HPIPM, which stands for High-Performance Interior Point Method, is a library providing a collection of quadratic programs (QP) and routines to manage them.
Aim of the library is to provide both stand-alone IPM solvers for the QPs and the building blocks for more complex optimization algorithms.

At the moment, three QPs types are provided: dense QPs, optimal control problem (OCP) QPs, and tree-structured OCP QPs.
These QPs are defined using C structures.
HPIPM provides routines to manage the QPs, and to convert between them.

HPIPM is written entirely in C, and it builds on top of BLASFEO~\cite{Frison2018}, that provides high-performance implementations of basic linear algebra (LA) routines, optimized for matrices of moderate size (as common in embedded optimization).

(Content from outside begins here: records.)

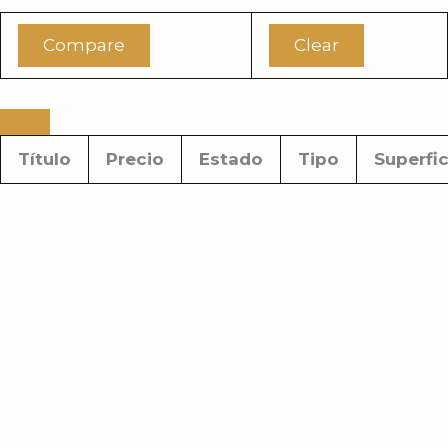
Compare
Clear
Título
Precio
Estado
Tipo
Superfic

%%%%%%%%%%%%%%%%%%%%%%%%%%%%%%%%
\chapter{Dense QP}
%%%%%%%%%%%%%%%%%%%%%%%%%%%%%%%%

The dense QP is a QP in the form
\begin{align*}
\min_{v,s} & \quad \frac 1 2 \begin{bmatrix} v \\ 1 \end{bmatrix}^T \begin{bmatrix} H & g \\ g^T & 0 \end{bmatrix} \begin{bmatrix} v \\ 1 \end{bmatrix} + \frac 1 2 \begin{bmatrix} s^l \\ s^u \\ 1 \end{bmatrix}^T \begin{bmatrix} Z^l & 0 & z^l \\ 0 & Z^u & z^u \\ (z^l)^T & (z^u)^T & 0 \end{bmatrix} \begin{bmatrix} s^l \\ s^u \\ 1 \end{bmatrix} \\
\text{s.t.} & \quad A v = b, \\
& \quad \begin{bmatrix} \underline v \\ \underline d \end{bmatrix} \leq \begin{bmatrix} J_{b,v} \\ C \end{bmatrix} v + \begin{bmatrix} J_{s,v} \\ J_{s,g} \end{bmatrix} s^l, \\
& \quad \begin{bmatrix} J_{b,v} \\ C \end{bmatrix} v - \begin{bmatrix} J_{s,v} \\ J_{s,g} \end{bmatrix} s^u \leq \begin{bmatrix} \overline v \\ \overline d \end{bmatrix}, \\
& \quad s^l\geq \underline s^l, \\
& \quad s^u\geq \underline s^u,
\end{align*}
where $v$ are the primal variables, $s^l$ ($s^u$) are the slack variables of the soft lower (upper) constraints.
The matrices $J_{\dots}$ are made of rows from identity matrices.
Furthermore, note that the constraint matrix with respect to $v$ is the same for the upper and the lower constraints.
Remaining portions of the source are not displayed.